The remaining grant recipients, how much each was awarded, and details about their research are:
- Michigan State University, East Lansing, Mich.; $1,6 million to work with a crop and livestock farm in Michigan that received land application of PFAS-contaminated biosolids to evaluate the fate, transport, plant uptake, bioaccumulation in livestock, and life cycle of PFAS during farming practices.
- Passamaquoddy Tribe, Sipayik Environmental Department, Pleasant Point, Maine; $1,558,555 to study the accumulation of PFAS chemicals in finfish and shellfish within the coastal and inland waters of the Peskotomuhkati (Passamaquoddy) homelands the culture, economy, and traditions of which include fishing and fish consumption.
- Temple University, Philadelphia; $800,051 to investigate PFAS introduction into an urban gardening system from soil, nutrient amendments, or irrigation water uptake leading to bioaccumulation in crops grown in urban gardens with a focus on the impact of those sources on crop uptake using raised beds with lettuce, carrots, and soybean plants, and composts and biosolids.
- Texas A&M University, College Station, Texas; $1.6 million to design, and develop plant-based biosensors for PFAS detection in biosolids, soils, and water and reduce PFAS bioavailability to plants in biosolid-amended soils, and evaluating the sensitivity of developed biosensors in monitoring PFAS contamination.
- Texas Tech University, Lubbock, Texas; $1.6 million to investigate potential non-traditional PFAS sources in farming operations through lab and modeling studies, and conduct a survey and characterization of the impacts of manure and biosolid pre-application treatment or processing.
- State University of New York at Albany; $1.6 million to investigate how proper engineering control could allow the continued and beneficial use of biosolids on agricultural soil, and to develop models to investigate the relationship between PFAS concentrations in soil vs. water compared to soil properties with and without powdered activated carbon.
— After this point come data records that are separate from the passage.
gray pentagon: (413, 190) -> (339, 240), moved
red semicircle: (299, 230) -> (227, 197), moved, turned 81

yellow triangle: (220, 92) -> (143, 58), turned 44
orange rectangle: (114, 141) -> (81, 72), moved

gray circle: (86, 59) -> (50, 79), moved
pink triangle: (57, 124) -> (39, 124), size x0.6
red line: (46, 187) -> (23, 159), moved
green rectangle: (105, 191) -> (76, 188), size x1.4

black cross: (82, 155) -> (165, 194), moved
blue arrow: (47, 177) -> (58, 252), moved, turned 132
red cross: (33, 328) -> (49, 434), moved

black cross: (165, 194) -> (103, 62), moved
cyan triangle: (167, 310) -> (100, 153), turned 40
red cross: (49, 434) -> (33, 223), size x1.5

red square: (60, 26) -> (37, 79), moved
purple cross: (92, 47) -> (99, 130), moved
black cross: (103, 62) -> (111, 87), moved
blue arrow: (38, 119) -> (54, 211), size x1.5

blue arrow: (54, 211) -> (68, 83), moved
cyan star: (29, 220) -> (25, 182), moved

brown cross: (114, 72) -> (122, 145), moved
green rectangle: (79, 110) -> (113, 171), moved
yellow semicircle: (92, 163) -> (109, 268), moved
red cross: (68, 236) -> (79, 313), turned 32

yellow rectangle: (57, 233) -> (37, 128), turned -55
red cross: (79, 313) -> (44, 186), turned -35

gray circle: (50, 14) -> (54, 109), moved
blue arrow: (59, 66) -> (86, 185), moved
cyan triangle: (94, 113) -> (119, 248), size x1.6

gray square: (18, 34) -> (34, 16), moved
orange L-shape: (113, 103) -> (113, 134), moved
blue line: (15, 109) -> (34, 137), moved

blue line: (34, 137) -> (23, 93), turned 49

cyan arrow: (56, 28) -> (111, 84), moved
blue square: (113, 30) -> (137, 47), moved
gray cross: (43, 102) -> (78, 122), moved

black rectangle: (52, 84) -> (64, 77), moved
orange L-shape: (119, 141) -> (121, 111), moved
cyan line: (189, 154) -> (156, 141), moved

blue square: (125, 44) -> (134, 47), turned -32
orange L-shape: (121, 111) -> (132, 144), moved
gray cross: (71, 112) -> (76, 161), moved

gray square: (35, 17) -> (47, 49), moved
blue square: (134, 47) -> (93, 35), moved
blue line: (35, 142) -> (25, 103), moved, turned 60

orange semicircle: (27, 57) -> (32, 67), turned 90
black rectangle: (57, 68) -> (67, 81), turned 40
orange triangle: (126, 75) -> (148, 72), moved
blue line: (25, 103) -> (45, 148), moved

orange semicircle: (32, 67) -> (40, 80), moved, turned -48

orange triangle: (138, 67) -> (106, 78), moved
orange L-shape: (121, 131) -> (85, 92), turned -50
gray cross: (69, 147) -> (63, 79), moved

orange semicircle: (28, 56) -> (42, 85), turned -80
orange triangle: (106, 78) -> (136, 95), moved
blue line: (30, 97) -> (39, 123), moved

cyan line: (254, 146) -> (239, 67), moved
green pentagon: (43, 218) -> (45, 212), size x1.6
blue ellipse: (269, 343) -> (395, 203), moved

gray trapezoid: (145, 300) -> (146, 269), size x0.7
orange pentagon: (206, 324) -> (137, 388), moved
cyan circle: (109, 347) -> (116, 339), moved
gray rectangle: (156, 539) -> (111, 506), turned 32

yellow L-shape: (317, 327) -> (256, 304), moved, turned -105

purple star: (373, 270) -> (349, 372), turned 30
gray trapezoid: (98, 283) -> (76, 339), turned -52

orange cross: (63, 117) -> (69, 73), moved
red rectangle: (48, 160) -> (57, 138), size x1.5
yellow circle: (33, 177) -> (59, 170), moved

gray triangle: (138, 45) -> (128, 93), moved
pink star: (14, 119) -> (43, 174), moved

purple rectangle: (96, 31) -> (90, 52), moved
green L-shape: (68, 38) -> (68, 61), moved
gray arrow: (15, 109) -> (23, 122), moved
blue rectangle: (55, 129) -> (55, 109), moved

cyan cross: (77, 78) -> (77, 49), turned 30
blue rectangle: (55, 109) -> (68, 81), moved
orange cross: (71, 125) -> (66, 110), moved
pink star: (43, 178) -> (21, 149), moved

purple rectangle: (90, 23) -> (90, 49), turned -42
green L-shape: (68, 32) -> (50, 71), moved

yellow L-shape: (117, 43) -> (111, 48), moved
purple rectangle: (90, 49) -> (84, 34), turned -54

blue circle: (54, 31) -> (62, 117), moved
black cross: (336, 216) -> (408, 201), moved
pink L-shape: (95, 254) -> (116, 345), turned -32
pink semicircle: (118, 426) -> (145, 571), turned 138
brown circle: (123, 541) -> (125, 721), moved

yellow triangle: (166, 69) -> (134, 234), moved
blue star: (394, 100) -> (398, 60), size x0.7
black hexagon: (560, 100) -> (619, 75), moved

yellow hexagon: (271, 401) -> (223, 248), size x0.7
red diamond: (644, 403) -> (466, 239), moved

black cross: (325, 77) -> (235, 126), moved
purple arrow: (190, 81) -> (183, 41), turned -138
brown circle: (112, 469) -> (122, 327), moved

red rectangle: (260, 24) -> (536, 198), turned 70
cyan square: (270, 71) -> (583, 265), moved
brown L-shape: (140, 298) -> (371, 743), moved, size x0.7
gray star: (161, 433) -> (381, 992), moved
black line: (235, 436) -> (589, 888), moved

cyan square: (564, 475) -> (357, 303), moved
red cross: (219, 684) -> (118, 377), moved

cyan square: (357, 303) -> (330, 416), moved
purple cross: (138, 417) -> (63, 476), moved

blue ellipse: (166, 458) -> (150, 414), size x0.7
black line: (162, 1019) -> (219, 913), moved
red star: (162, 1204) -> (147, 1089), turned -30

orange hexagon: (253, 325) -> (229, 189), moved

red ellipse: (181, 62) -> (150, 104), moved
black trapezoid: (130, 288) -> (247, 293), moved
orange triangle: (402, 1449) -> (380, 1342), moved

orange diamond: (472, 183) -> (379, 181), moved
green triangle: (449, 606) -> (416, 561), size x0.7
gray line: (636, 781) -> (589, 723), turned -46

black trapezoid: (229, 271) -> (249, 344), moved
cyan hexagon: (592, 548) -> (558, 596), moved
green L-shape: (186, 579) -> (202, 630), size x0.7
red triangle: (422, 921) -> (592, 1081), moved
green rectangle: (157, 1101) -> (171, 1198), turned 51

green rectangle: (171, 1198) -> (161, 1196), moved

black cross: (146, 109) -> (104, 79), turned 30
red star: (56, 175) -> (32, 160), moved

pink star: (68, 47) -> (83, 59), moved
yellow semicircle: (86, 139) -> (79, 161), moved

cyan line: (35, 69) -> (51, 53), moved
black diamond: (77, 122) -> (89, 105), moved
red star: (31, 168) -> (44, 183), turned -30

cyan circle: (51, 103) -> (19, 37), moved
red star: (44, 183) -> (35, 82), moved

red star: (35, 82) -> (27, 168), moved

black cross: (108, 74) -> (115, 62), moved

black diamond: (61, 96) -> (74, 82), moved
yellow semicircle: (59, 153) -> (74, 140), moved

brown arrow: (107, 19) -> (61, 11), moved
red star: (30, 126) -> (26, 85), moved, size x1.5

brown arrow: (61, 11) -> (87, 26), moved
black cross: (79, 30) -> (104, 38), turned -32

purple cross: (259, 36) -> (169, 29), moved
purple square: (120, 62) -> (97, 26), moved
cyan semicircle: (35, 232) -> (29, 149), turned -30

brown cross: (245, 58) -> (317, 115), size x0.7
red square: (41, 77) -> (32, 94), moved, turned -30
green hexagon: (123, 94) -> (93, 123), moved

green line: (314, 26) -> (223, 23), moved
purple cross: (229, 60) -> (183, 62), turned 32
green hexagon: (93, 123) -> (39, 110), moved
- University of Illinois, Urbana; $1,599,522 to monitor the occurrence and abundance of PFAS in subsurface tile-drained fields irrigated with rural sewage effluent by routinely measuring PFAS in irrigation water, groundwater, drainage water, soils, and crops, and to develop innovative mitigation techniques to prevent PFAS plant uptake from sewage effluent irrigation and biosolids soil amendment by using two types of unique biochars.
- University of Maine, Orono; $1,599,998 to equip farmers with a set of integrated and scalable PFAS mitigation strategies that target key points of PFAS transfer to reduce the risks associated with producing forages, milk, and meat on PFAS contaminated soil, and to conduct research to identify crop management strategies to reduce PFAS uptake by forage crops.
- University of Utah, Salt Lake City; $1,598,849 to understand the wastewater treatment processes that may contribute to PFAS remaining in biosolids that are applied to agricultural fields, and to evaluate the effect of different soil management practices (e.g., cover crops, biochar amendment) on the fate of PFAS in biosolids and to study the potential of PFAS uptake to plants under plant, compost, and soil types.
This research will produce “a lot of good information about what the potential sources of PFAS accumulation are,” said Berger, who added concerns about PFAS have been going on since at least the 1970s.
“Research like this that can provide information to educate people, and kind of help them understand what the problems are,” he said. The research can lead to strategies and recommendations to farmers “about how to mitigate PFAS spread.”